Death is like a grain at the bottom
Shines with multicolored brilliance.
In a grove, in a field, in a fresh garden,
Evil horsetail and milkweed.
A sharp poison penetrates
Heart secretly burning.
Like someone behind a bush.
Behind the barn, behind the buffet
Holding a ring over wine
Monogrammed and secret.
How black is his back!
How the sun shines on the ring!
But without this grain
The taste is not the same, the wine is not drunk.10
The presence of death in the artistic world created by Iris Murdoch is all-pervasive - from the clinically impeccable fading of life ("The Dream of Bruno", 1969) to the numerous momento mori that lie in wait for the reader on the pages of her books: "... the loneliness of the sea and that special feeling, now realized as a sense of death, which it always seemed to instill in me” (“Sea, Sea”).
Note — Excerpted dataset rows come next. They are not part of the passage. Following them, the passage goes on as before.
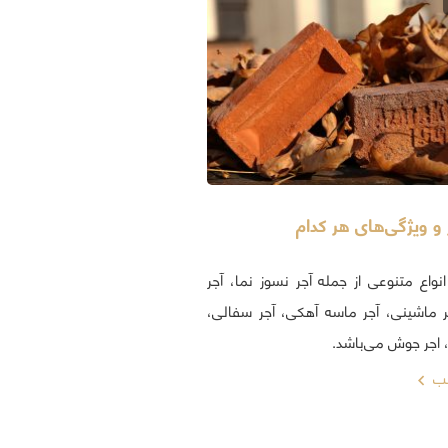
ر و ویژگی‌های هر کدام
انواع متنوعی از جمله آجر نسوز نما، آجر
ر ماشینی، آجر ماسه آهکی، آجر سفالی،
، اجر جوش می‌باشد.
لب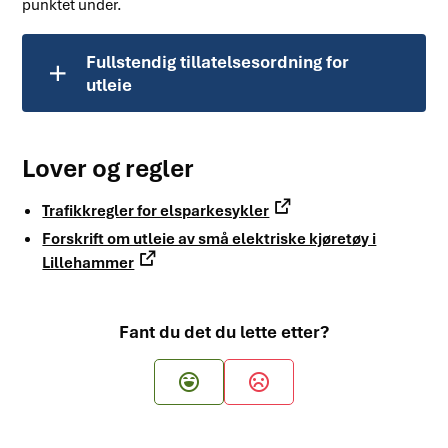
punktet under.
Fullstendig tillatelsesordning for
utleie
Lover og regler
Trafikkregler for elsparkesykler
Forskrift om utleie av små elektriske kjøretøy i
Lillehammer
Fant du det du lette etter?
Ja
Nei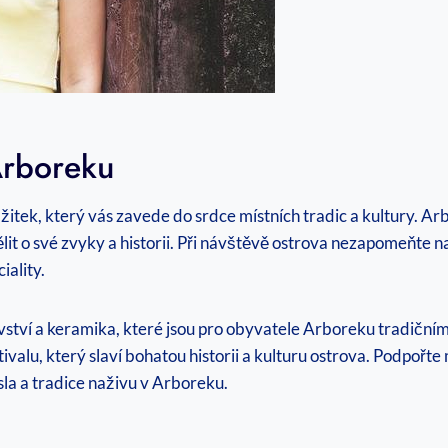
Arboreku
žitek, který vás zavede do srdce místních tradic a kultury. 
it o své zvyky a historii. Při návštěvě ostrova nezapomeňte na
iality.
ovství a keramika, které jsou pro obyvatele Arboreku tradiční
stivalu, který slaví bohatou historii a kulturu ostrova. Podpo
la a tradice naživu v Arboreku.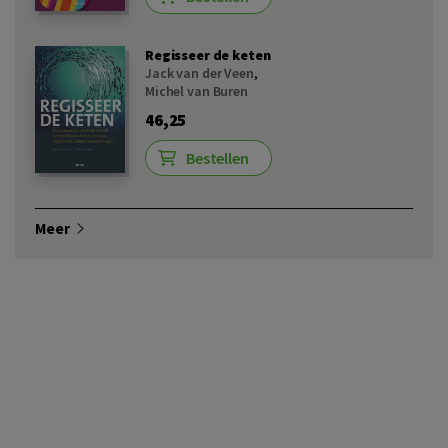
Regisseer de keten
Jack van der Veen
,
Michel van Buren
46,25
Bestellen
Meer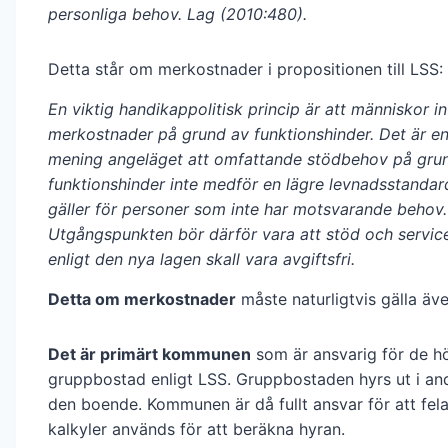
personliga behov. Lag (2010:480).
Detta står om merkostnader i propositionen till LSS:
En viktig handikappolitisk princip är att människor in
merkostnader på grund av funktionshinder. Det är en
mening angeläget att omfattande stödbehov på gru
funktionshinder inte medför en lägre levnadsstanda
gäller för personer som inte har motsvarande behov.
Utgångspunkten bör därför vara att stöd och servi
enligt den nya lagen skall vara avgiftsfri.
Detta om merkostnader
måste naturligtvis gälla äv
Det är primärt kommunen
som är ansvarig för de h
gruppbostad enligt LSS. Gruppbostaden hyrs ut i and
den boende. Kommunen är då fullt ansvar för att fel
kalkyler används för att beräkna hyran.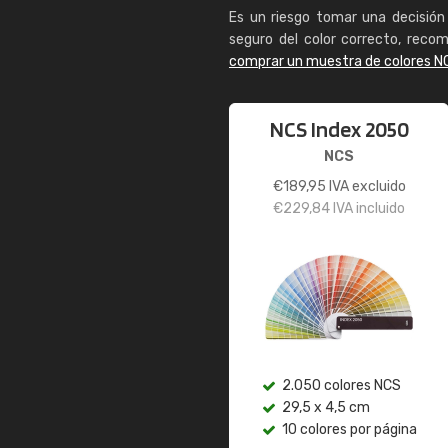
Es un riesgo tomar una decisión 
seguro del color correcto, reco
comprar un muestra de colores N
NCS Index 2050
NCS
€
189,95
IVA excluido
€
229,84
IVA incluido
2.050 colores NCS
29,5 x 4,5 cm
10 colores por página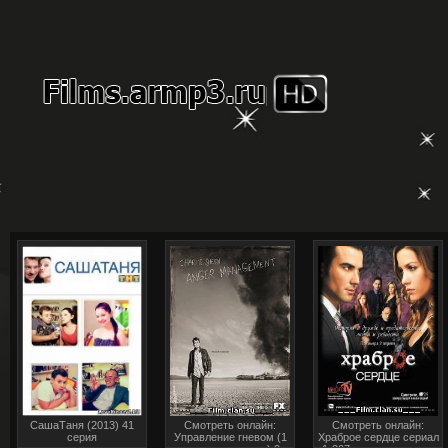
СашаТаня (2013) 41
Смотреть онлайн:
Смотреть онлайн:
серия
Управление гневом (1
Храброе сердце сериал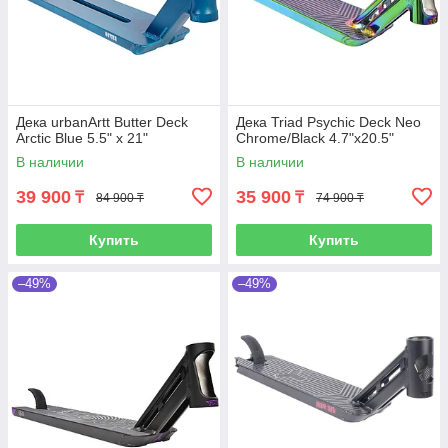
Дека urbanArtt Butter Deck
Дека Triad Psychic Deck Neo
Arctic Blue 5.5" x 21"
Chrome/Black 4.7"x20.5"
В наличии
В наличии
39 900
35 900
₸
₸
84 900 ₸
74 900 ₸
Купить
Купить
–49%
–49%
To say that the taste of death gives the sharpness of life in Murdoch's books would not be entirely accurate, and this is not the point: he imparts a special tension and purity to the very experience of life with all its injustices and even abominations, tames chaos and somehow fills life with meaning. . It is dual and dialectical, this experience, and it is impossible to understand whether the obsession with “the mute horror of mortal flesh, dull, soulless, irreversible” (“The Black Prince”) translates into a piercing feeling of “the fragility of the human body, its fragility, fragility, its complete dependence from extraneous causes ”(“ Sea, Sea ”), if, on the contrary, the awareness of the fragility and frailty of the flesh gives rise to the fear of death.